This Week in Real Estate continues its discussion on Leases. This week we’ll remain our focus on commercial leasing and discuss the base year commercial lease.
In a base year lease, a base year is selected (usually the first year of the lease). The landlord agrees to pay the property’s expenses (Real Estate Taxes, Insurance and CAM) for the base year. The landlord continues to pay the property expenses at the base year level and the tenant agrees to pay its pro rata share of any increases in property expenses in excess of the amount of the base year.
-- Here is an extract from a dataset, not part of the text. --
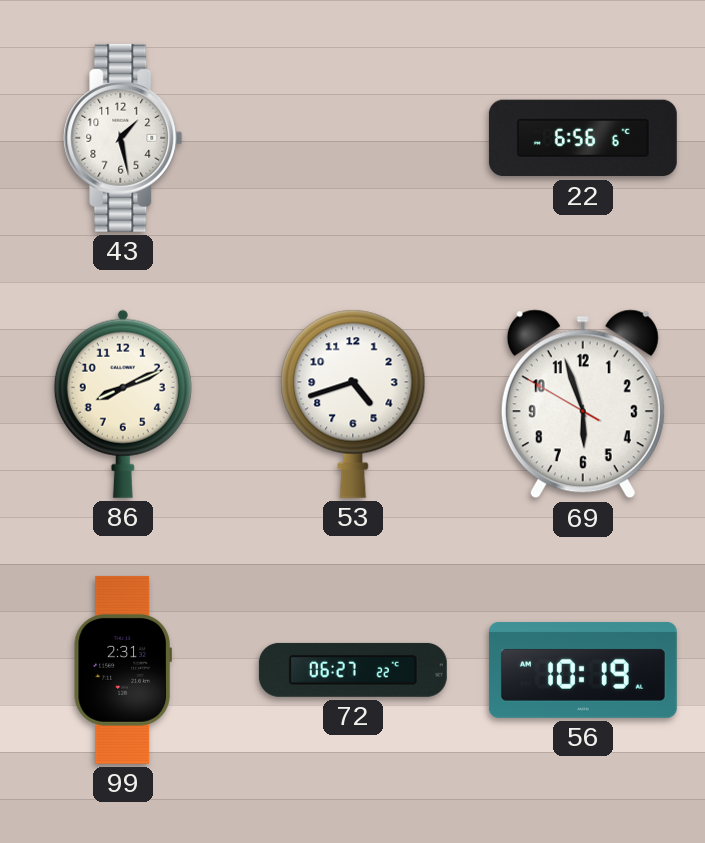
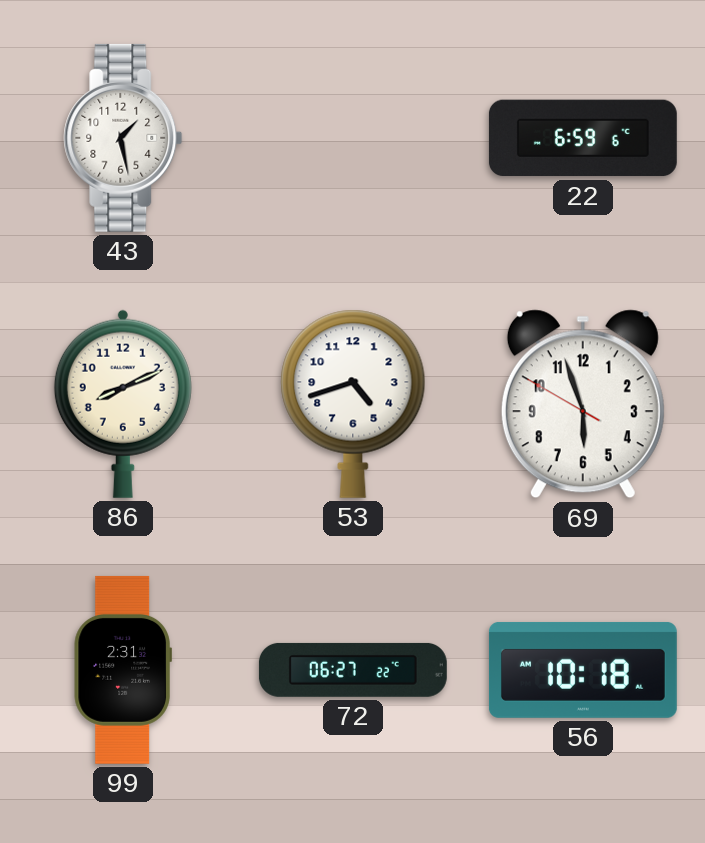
22: 6:56 -> 6:59
56: 10:19 -> 10:18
For example, if the property expenses for the base year (say 2020) are $100,000 and the expenses increase to $150,000 for the year 2021, a tenant with 20% of the square footage (or its pro rata share is 20%) would pay $10,000 (20% of the $50,000 increase) in 2021 in addition to the tenant’s base rent (with a NNN lease, the tenant would pay its pro rata share of the entire $150,000 in 2021 or $30,000 in addition to the base rent). Each year thereafter, the tenant pays its pro rata share of the property’s expenses but only to the extent that those expenses exceed the $100,000 established in the base year. In most cases, the annual increase in expenses is estimated at the start of each year and tenants pay monthly to spread out the cost over the year. In the above example, if at the beginning of 2021 the landlord over-estimated the increase in property expenses at $60,000, the tenant would pay monthly payments of $1,000 (20% of $60,000 divided by 12 months) totaling $12,000. The tenant thus overpays $2,000. At the end of 2021, the landlord would perform an expense reconciliation resulting in the extra $2,000 being credited back to the tenant.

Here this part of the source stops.